Prozesseröffnung gegen Folter-Daschner

Libertad! und autonome.antifa [f] 22.06.2004 11:51 Themen: Antifa Medien Repression
Einem Prozess gegen den ehemaligen Vizepräsidenten der Frankfurter Polizei, Wolfgang Daschner, wegen Androhung von Folter steht nichts mehr im Weg. Das Landgericht Frank­furt/Main gab heute die Eröffnung des Hauptverfahrens bekannt. Daschner hatte, gemeinsam mit weiteren Polizeibeamten, im Jahr 2002 einem beschuldigten Kindesentführer während eines Verhörs Folter angedroht.
Pressemitteilung:
Klageerhebung gegen ehemaligen Frankfurter Vize-Polizeipräsidenten Wolfgang Daschner
Frankfurter Initiativen kündigen Kampagne gegen Folter an

Mit einer kritischen Prozessbeobachtung, Informationsveranstaltungen und öffentlichkeitswirksamen Aktionen wollen zwei Frankfurter Gruppen der Aushöhlung grundlegender Menschenrechte entgegenzutreten. Die Autonome Antifa [f] und das Frankfurter Büro der bundesweiten Initiative Libertad! sprechen sich angesichts der zu Prozesseröffnung zu erwartenden erneuten öffentlichen Debatte nachdrücklich für das in der UN-Antifolterkonvention von 1984 festgeschriebene Verbot jedweder körperlicher und psychischer Misshandlung von Gefangenen aus.

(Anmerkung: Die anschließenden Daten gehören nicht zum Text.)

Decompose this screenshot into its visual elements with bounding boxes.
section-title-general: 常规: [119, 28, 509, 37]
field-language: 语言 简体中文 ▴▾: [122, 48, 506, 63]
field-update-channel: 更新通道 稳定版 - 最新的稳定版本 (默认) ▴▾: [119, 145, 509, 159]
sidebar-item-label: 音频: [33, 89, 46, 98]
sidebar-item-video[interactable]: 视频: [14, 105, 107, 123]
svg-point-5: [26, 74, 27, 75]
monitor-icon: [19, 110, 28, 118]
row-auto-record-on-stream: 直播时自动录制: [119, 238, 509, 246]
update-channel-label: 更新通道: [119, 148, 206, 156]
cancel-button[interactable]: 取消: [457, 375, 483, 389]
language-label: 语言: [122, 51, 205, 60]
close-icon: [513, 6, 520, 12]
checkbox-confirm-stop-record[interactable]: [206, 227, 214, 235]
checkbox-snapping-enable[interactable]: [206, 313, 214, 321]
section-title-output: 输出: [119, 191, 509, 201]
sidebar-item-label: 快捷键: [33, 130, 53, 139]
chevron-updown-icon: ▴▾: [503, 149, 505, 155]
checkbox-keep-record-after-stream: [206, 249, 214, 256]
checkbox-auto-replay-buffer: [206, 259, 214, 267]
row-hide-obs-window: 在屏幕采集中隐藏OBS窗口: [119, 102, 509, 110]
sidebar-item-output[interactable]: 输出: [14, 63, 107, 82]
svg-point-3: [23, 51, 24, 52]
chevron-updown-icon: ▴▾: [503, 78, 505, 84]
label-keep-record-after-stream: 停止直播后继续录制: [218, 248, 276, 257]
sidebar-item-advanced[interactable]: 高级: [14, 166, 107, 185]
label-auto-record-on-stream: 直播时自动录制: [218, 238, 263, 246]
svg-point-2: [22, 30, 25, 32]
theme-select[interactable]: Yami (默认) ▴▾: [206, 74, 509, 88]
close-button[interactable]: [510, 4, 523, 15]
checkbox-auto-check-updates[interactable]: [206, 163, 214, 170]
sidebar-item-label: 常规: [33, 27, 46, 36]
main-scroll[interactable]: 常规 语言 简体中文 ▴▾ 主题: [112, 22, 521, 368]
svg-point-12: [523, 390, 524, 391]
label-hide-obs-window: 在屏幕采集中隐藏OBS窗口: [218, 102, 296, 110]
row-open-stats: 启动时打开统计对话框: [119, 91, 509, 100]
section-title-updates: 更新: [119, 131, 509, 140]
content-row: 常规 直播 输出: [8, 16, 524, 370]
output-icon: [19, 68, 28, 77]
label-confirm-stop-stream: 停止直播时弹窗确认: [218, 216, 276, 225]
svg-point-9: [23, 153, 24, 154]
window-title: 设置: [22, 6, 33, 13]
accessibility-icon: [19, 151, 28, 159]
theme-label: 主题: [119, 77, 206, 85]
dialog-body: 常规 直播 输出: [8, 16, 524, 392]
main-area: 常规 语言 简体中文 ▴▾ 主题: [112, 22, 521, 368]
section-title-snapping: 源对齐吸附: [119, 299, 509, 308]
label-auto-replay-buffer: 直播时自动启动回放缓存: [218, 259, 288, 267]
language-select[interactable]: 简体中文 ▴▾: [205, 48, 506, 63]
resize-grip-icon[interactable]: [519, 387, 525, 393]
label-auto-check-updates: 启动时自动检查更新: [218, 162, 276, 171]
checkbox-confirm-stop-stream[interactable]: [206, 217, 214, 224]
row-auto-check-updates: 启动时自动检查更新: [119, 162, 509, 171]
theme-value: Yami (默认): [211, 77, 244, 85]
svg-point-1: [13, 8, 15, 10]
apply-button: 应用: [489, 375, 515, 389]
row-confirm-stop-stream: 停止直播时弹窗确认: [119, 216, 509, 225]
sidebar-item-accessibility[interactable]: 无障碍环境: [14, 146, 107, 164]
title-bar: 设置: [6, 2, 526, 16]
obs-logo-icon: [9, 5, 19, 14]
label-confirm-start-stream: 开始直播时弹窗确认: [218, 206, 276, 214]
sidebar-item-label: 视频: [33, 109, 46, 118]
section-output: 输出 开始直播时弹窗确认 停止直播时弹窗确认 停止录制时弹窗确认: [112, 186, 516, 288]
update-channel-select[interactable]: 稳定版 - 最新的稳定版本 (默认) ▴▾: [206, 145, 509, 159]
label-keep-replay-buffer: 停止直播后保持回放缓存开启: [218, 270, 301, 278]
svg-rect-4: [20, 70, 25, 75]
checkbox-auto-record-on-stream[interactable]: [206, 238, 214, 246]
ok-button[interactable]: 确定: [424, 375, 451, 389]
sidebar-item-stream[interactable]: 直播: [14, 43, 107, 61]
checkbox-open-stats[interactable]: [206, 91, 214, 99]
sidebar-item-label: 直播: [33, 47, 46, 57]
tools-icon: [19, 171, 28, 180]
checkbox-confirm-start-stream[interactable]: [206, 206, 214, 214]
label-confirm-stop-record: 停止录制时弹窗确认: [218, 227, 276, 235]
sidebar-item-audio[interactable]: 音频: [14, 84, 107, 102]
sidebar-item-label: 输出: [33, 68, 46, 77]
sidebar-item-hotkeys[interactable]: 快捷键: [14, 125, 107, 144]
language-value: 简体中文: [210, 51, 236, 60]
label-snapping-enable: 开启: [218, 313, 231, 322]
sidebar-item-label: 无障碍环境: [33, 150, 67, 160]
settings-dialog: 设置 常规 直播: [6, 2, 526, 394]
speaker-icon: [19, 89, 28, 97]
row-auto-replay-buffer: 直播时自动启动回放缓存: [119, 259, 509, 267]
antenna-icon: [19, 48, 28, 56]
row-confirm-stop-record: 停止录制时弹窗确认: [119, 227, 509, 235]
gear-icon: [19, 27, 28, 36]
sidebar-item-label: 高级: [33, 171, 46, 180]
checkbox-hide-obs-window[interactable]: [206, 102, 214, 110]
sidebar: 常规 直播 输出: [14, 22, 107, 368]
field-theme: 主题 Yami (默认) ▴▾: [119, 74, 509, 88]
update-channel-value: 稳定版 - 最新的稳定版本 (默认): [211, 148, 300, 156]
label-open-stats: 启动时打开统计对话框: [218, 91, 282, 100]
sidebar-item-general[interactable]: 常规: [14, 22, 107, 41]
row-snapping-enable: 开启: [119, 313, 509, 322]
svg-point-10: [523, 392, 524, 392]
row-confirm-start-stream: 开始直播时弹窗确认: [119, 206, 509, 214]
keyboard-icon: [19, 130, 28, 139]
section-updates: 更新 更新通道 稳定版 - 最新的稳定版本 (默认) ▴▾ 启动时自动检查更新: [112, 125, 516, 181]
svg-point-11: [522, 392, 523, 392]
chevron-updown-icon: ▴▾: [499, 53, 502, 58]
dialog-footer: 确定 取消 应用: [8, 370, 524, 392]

Wolfgang Daschner steht bis heute zu der von ihm begangenen Folterandrohung. Er wird nach wie vor von dem Polizeipräsidenten von Frankfurt gedeckt, der das Verhalten seines Stellvertreters zur Tatzeit „in vollem Umfang“ billigte. Auch beim hessischen Ministerpräsidenten Roland Koch fand Daschner damals „Verständnis“.

Hans-Peter Kartenberg, Sprecher der Initiative Libertad! zum Schutz politischer Gefangener, stellt eine bewusste Aufweichung des Folterverbotes im öffentlichen Diskurs fest: „Die aktuelle Debatte um die Bilder der gequälten und gedemütigten Gefangenen im Irak erweist sich angesichts der verständnisvollen Reaktionen auf Daschners Verhalten als Heuchelei. Die Legitimität von Folter wird in Europa wieder offen diskutiert.“ Dies zeige sich nicht nur in den Gesetzesinitiativen der Regierung Berlusconi, sondern stehe auch hinter den Äußerungen des Münch­ner Bundeswehr-Professors Wolff­sohn oder Innenministers Schily. „Hier spricht nicht der sprichwörtliche Stammtisch, sondern die geistigen Eliten des Landes liefern als Schreibtischtäter die intellektuellen Vorlagen für kommende Daschners”, warnt Hans-Peter Kartenberg.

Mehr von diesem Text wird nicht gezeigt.